I wish I could tell you what's up with that, but I have no idea. Seriously, that's odd.


----------



## Old Dummy (May 6, 2021)

I have a bit of a different problem, Ruthanne. I’m 70, live in a rural area, and am looking for new lunch buddies. One is 80, another is 86, they’re both still getting around but who knows for how long?

I know a lot of people in the area, but none that would fall into the daily lunch buddy category very well. I’ve known these guys for 20-30 years.

Life doesn’t get any easier.


----------



## Ruthanne (May 6, 2021)

Old Dummy said:


> I have a bit of a different problem, Ruthanne. I’m 70, live in a rural area, and am looking for new lunch buddies. One is 80, another is 86, they’re both still getting around but who knows for how long?
> 
> I know a lot of people in the area, but none that would fall into the daily lunch buddy category very well. I’ve known these guys for 20-30 years.
> 
> Life doesn’t get any easier.


I wish you well in your quest OD.  No, you are right that life doesn't get any easier.  Where will you be looking for new lunch buddies?


----------



## Old Dummy (May 6, 2021)

Ruthanne said:


> I wish you well in your quest OD.  No, you are right that life doesn't get any easier.  Where will you be looking for new lunch buddies?
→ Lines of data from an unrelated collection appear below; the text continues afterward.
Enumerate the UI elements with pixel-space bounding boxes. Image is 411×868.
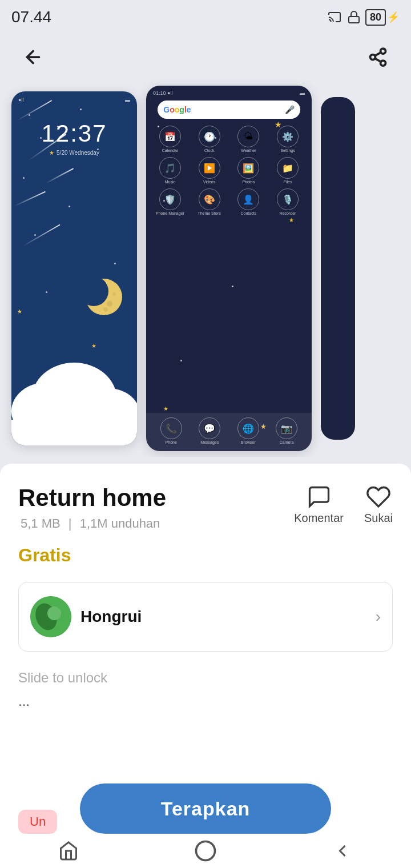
app-recorder[interactable]: 🎙️ Recorder <box>271 188 305 215</box>
homescreen-preview[interactable]: ★ ★ ★ ★ 01:10 ●ll ▬ Google 🎤 📅 Calendar … <box>146 86 312 451</box>
app-calendar[interactable]: 📅 Calendar <box>153 126 188 152</box>
app-photos[interactable]: 🖼️ Photos <box>231 157 266 184</box>
status-bar: 07.44 80 ⚡ <box>0 0 411 34</box>
app-grid-row1: 📅 Calendar 🕐 Clock 🌤 Weather ⚙️ Settings <box>153 126 305 152</box>
lockscreen-preview[interactable]: ★ ★ ★ ★ ★ ★ ●ll ▬ 12:37 ★ 5/20 Wednesday <box>11 91 137 445</box>
top-nav <box>0 34 411 80</box>
nav-home-button[interactable] <box>46 837 91 865</box>
file-size: 5,1 MB <box>21 516 61 531</box>
svg-rect-15 <box>11 420 137 445</box>
description-text: ... <box>18 690 393 712</box>
back-button[interactable] <box>17 41 49 73</box>
app-contacts[interactable]: 👤 Contacts <box>231 188 266 215</box>
app-music[interactable]: 🎵 Music <box>153 157 188 184</box>
app-files[interactable]: 📁 Files <box>271 157 305 184</box>
app-grid-row3: 🛡️ Phone Manager 🎨 Theme Store 👤 Contact… <box>153 188 305 215</box>
battery-indicator: 80 ⚡ <box>365 9 400 26</box>
hs-battery: ▬ <box>300 90 305 96</box>
hs-search-bar[interactable]: Google 🎤 <box>158 101 300 119</box>
app-grid-row2: 🎵 Music ▶️ Videos 🖼️ Photos 📁 Files <box>153 157 305 184</box>
ls-date: ★ 5/20 Wednesday <box>49 150 99 156</box>
dock-icons: 📞 Phone 💬 Messages 🌐 Browser 📷 Camera <box>146 417 312 444</box>
bottom-tag-pill: Un <box>18 810 57 834</box>
svg-line-6 <box>375 53 381 56</box>
apply-button[interactable]: Terapkan <box>80 783 331 834</box>
creator-card[interactable]: Hongrui › <box>18 582 393 652</box>
battery-level: 80 <box>365 9 386 26</box>
svg-point-10 <box>112 292 116 296</box>
nav-back-button[interactable] <box>320 837 365 865</box>
creator-name: Hongrui <box>80 608 366 626</box>
app-theme-store[interactable]: 🎨 Theme Store <box>192 188 227 215</box>
app-settings[interactable]: ⚙️ Settings <box>271 126 305 152</box>
hs-dock: 📞 Phone 💬 Messages 🌐 Browser 📷 Camera <box>146 413 312 451</box>
app-clock[interactable]: 🕐 Clock <box>192 126 227 152</box>
svg-point-19 <box>196 842 215 861</box>
ls-status-battery: ▬ <box>125 97 130 103</box>
chevron-right-icon: › <box>376 608 381 626</box>
svg-point-11 <box>103 307 108 312</box>
description-title: Slide to unlock <box>18 670 393 686</box>
description-section: Slide to unlock ... <box>18 670 393 712</box>
ls-time: 12:37 <box>41 120 107 147</box>
app-phone-manager[interactable]: 🛡️ Phone Manager <box>153 188 188 215</box>
hs-status-bar: 01:10 ●ll ▬ <box>146 86 312 96</box>
download-count: 1,1M unduhan <box>80 516 160 531</box>
mic-icon: 🎤 <box>285 105 295 114</box>
svg-point-18 <box>47 606 61 620</box>
nav-circle-button[interactable] <box>183 837 228 865</box>
cloud-decoration <box>11 331 137 445</box>
google-logo: Google <box>163 105 191 114</box>
preview-carousel: ★ ★ ★ ★ ★ ★ ●ll ▬ 12:37 ★ 5/20 Wednesday <box>0 80 411 457</box>
svg-rect-1 <box>349 17 359 23</box>
charging-icon: ⚡ <box>387 11 400 23</box>
dock-camera[interactable]: 📷 Camera <box>276 417 297 444</box>
tag-label: Un <box>30 814 46 829</box>
lock-icon <box>347 10 361 24</box>
ls-status-bar: ●ll ▬ <box>11 91 137 103</box>
status-icons: 80 ⚡ <box>327 9 400 26</box>
creator-avatar <box>30 596 71 637</box>
apply-button-container: Terapkan <box>80 783 331 834</box>
share-button[interactable] <box>362 41 394 73</box>
app-weather[interactable]: 🌤 Weather <box>231 126 266 152</box>
status-time: 07.44 <box>11 8 51 26</box>
price-tag: Gratis <box>18 545 393 566</box>
like-button[interactable]: Sukai <box>364 484 393 525</box>
dock-browser[interactable]: 🌐 Browser <box>237 417 259 444</box>
ls-date-text: 5/20 Wednesday <box>57 150 99 156</box>
svg-line-5 <box>375 58 381 62</box>
moon-decoration <box>80 274 126 320</box>
dock-messages[interactable]: 💬 Messages <box>199 417 220 444</box>
bottom-tag: Un <box>18 810 57 834</box>
actions-row: Komentar Sukai <box>294 484 393 525</box>
ls-status-signal: ●ll <box>18 97 23 103</box>
app-videos[interactable]: ▶️ Videos <box>192 157 227 184</box>
bottom-nav <box>0 834 411 868</box>
partial-card <box>321 97 355 440</box>
comment-label: Komentar <box>294 512 344 525</box>
cast-icon <box>327 10 342 24</box>
like-label: Sukai <box>364 512 393 525</box>
svg-point-9 <box>107 301 112 307</box>
svg-point-8 <box>80 276 108 306</box>
dock-phone[interactable]: 📞 Phone <box>160 417 182 444</box>
comment-button[interactable]: Komentar <box>294 484 344 525</box>
hs-time: 01:10 ●ll <box>153 90 172 96</box>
Heh, I have no idea. I may move to Florida, but that’s kind of a pipe dream at this point.


----------



## Ruthanne (May 6, 2021)

Old Dummy said:


> Heh, I have no idea. I may move to Florida, but that’s kind of a pipe dream at this point.


Well, a dream is a beginning anyway.


----------



## boliverchadsworth (May 7, 2021)

Ruthanne said:


> This thread is for anyone to comment on but is about those who are single and alone making new friends.
> 
> So, I am attempting now to make some new friends again.  At least I keep trying and haven't given up although I did give it a break and gave up for awhile.
> 
> ...


for the most part all scammers I insist on webcam skype or similar immedialty never never never any follow through--what does that tell YOU? i know what it tells me......best place for us -tho does not work well for me...american legion eagles club  retiree unions social clubs language groups gyms libraries none of these work for me but would maybe for you...what works for me grocery store, walmart ...other seniors need to get out and about take crap jobs at walmart etc....walking, but I am very reluctant to get tied up with anyone-

 once in while find a guy but most are married -happily or not ..I don't want to hear it........women my age no interest in my wants and needs and visa versa..

yet I persist.....thanks kids ...therapy for me...hahha


----------



## PamfromTx (May 7, 2021)

Don’t be afraid of moving forward but always be cautious.  The future is bright.  Good luck and tons of best wishes.  God bless you in whatever you do. This is my heartiest wish just for you.


----------



## Ruthanne (May 10, 2021)

PamfromTx said:


> Don’t be afraid of moving forward but always be cautious.  The future is bright.  Good luck and tons of best wishes.  God bless you in whatever you do. This is my heartiest wish just for you.


I always am cautious, and very smart.  I don't let anyone take advantage of me.  Thank you for your message.


----------



## RobinWren (May 21, 2021)

When I read the first message I was under the impression that you were looking to make new female friends, what does that say about me? After reading through the thread I went back and read it again and read the part about putting an ad online. If you are looking for a partner and it is meant to be then it will happen. I hope that you find what you are looking for. It is a challenge for us all who are single to navigate the landscape these days, not to say that it can be a challenge for couples also. Good luck.


----------



## DeAnn (May 21, 2021)

I'm in a similar place as many of the folks on this site.  In the last decade I've lost virtually all my immediate family (including parents, spouse, children) and currently live alone apart from 2 dogs.  Am also retired. 4 years ago, after hubby's death, I moved to another state to be near the only family I have left.  That consists of a few cousins.  We were never close growing up and aren't close now, although we see each other occasionally.  They all have their own lives, with spouses, grown children, daughters and sons-in-law, and new babies coming along.   I am never included in their activities.  They just don't think of me when making plans, and I can understand that.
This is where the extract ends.